Но миссис Глендиннинг скоро убедилась, что этот нежданный визит Люси свел к нулю всякую возможность серьезной беседы с ее переменчивым сыном; без сомнений, его опять утянуло на глубину в море размышлений столь приятного свойства, что не найдется слов достойно их описать.
– Великий боже! Как-нибудь в другой раз, сестра Мэри.
– Не в этот раз, тут уж никакого сомнения, Пьер. Ей-богу, надо бы мне похитить Люси да увезти ее до поры из наших мест, а тебя меж тем приковать наручниками здесь, у этого стола, не то нам с тобою никогда не прийти к предварительному согласию до того, как мы обратимся к адвокатам. Ну, я-то уж непременно позабочусь о том, чтоб голова твоя немного остыла. Прощай, Пьер, вижу, тебе теперь не до меня. Думаю, мы не увидимся раньше завтрашнего утра. По счастью, есть очень интересная книга, которую я хотела прочесть. Прощай!
Но Пьер еще не покидал своего места за столом; он любовался закатом, что тихо догорал по-над лугами и вызолотил далекие холмы. Чудесная, самой неспешностью чудесная и прекраснейшая вечерняя заря, казалось, обращалась напрямую ко всему человечеству, говоря: я угасаю в полном блеске лишь для того, чтобы поутру вновь воскреснуть, на радость всем; Любовь безраздельно царствует во всех мирах, где алеют зори, а истории о призраках – одна глупость, и страдания невозможны вовсе. Станет ли любовь, что всесильна, терпеть в своих владениях страдание? Станет ли бог солнечного света желать, чтобы все застлалось мраком? Это чистый, непорочный, кристальный мир, прекрасный во всех отношениях, – радость ныне и радость во веки веков!
И тогда двойница, что до сего мгновения, казалось, печально и с укоризной взирала на него из самого сердца лучезарного заката, двойница ускользнула от него прочь и растаяла, оставив его в покое и с радостью на душе, с мыслями о том, что уже сегодня вечером он произнесет заветные слова «Будь моей женой» перед своею Люси; и на всем белом свете не было счастливее юноши, чем Пьер Глендиннинг, который все сидел за столом, глядя, как медленно меркнет солнце уходящего дня.
После этого утра, что дышало весельем, этого полудня, отданного трагедии, а теперь вечера, что принес с собою столько радужных мыслей, в душе Пьера поселились радостное спокойствие и уверенность; и он вовсе не чувствовал того безудержного восторга, который в умах, что отличаются большей темнотой, слишком часто вытесняет сладкоречивую птицу Любви из ее гнездышка.
Сгустились теплые, ранние, но притом темные сумерки, ибо еще не взошла луна, а когда Пьер вступил под колеблющуюся сень длинных ветвей плачущих деревенских вязов, то его окружила почти непроглядная тьма, но не было ей доступа в чертоги его сердца, кои озарял нежный свет.
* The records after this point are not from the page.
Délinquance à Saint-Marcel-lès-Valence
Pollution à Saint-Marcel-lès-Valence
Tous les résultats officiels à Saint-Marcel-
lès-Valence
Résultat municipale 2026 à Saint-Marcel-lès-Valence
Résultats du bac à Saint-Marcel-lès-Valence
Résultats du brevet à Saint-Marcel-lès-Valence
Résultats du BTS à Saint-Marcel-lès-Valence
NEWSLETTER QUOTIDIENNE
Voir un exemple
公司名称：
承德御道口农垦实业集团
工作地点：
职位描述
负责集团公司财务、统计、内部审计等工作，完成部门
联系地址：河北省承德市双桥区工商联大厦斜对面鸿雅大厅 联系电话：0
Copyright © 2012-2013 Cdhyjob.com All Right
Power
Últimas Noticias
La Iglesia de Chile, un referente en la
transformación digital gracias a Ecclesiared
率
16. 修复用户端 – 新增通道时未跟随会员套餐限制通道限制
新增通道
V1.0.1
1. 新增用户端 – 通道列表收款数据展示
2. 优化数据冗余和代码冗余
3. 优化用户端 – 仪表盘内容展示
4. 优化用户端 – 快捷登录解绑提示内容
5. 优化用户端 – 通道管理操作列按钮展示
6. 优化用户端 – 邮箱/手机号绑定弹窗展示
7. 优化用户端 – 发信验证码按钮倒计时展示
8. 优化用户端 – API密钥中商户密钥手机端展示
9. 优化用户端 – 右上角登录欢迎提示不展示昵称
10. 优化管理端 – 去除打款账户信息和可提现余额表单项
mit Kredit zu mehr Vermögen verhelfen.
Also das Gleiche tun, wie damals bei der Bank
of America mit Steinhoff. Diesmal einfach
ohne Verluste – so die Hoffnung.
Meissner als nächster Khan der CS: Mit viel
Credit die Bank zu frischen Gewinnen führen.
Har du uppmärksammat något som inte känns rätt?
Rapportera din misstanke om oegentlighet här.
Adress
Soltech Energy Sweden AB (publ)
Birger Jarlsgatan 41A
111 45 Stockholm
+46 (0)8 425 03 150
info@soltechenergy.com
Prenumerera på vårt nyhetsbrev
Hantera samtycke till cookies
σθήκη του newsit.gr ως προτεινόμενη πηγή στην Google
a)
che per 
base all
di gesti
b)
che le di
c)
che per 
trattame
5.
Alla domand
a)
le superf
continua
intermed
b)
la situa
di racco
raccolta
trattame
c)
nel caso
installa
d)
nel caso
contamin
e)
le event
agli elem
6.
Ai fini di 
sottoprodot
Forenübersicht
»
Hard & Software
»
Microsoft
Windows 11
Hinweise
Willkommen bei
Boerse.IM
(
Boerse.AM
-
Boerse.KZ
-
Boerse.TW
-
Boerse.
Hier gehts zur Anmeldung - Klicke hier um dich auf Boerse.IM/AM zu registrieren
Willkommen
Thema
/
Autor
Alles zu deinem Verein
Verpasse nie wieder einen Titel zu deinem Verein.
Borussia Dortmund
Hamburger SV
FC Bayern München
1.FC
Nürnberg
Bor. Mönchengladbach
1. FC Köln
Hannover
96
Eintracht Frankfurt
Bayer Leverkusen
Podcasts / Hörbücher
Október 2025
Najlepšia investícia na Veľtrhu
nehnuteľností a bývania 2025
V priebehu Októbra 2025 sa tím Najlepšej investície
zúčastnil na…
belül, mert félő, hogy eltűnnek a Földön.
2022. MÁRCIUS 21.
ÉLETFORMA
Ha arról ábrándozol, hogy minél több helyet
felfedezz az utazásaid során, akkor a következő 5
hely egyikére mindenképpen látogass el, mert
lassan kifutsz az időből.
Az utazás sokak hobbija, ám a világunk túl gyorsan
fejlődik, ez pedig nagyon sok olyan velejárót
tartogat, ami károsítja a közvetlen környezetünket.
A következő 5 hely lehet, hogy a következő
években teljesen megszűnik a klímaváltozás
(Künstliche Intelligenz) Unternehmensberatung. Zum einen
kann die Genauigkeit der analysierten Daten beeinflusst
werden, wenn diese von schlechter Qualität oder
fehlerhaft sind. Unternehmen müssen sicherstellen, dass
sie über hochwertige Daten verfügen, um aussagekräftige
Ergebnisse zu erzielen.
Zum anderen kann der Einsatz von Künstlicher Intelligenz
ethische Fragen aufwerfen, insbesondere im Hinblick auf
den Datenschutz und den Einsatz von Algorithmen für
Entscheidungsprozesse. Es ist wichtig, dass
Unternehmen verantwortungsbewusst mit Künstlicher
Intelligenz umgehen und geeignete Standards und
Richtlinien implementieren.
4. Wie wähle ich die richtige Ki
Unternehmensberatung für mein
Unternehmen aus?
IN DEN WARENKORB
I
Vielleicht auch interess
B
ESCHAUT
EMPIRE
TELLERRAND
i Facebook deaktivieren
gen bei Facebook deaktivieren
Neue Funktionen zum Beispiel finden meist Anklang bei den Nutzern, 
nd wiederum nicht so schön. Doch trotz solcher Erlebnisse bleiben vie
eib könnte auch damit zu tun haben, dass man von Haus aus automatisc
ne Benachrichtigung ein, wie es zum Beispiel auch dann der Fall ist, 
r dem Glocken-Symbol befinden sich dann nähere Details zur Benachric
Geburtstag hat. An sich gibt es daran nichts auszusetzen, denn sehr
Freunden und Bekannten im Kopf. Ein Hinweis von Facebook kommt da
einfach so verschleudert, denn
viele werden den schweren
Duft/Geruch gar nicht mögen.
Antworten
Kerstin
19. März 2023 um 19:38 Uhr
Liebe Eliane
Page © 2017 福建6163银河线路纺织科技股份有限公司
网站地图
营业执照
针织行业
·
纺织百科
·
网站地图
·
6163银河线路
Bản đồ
Не прошел он и нескольких шагов, как впереди замаячил небольшой огонек, что плыл по противоположной стороне дороги и медленно приближался. Так как у некоторых пожилых и, возможно, боязливых жителей деревни давно уж вошло в обычай брать фонарь, выходя за порог свой в такую кромешную ночь, то сей предмет не возбудил никакого впечатления новизны в Пьере; однако же, видя, как огонек безмолвно подплывает к нему все ближе да ближе – единственное пятно света, что он различал пред собою, – то у него возникло неясное предчувствие, что огонек этот должен разыскивать именно его. Он уж почти достиг двери коттеджа, когда некто с фонарем пересек улицу, направляясь к нему, да своею ловкой рукой коснулся было затвора маленькой калитки, что, как он думал, ныне распахнется, открывая ему путь к несказанному счастью, но тут на плечо его легла тяжелая рука, и фонарь в тот же миг оказался у самого его лица, поднятый вверх безликим субъектом в опущенном капюшоне, который старался отвернуться от него и чьи черты он едва ли видел. Открытое же лицо Пьера тот, казалось, узнал в одну минуту.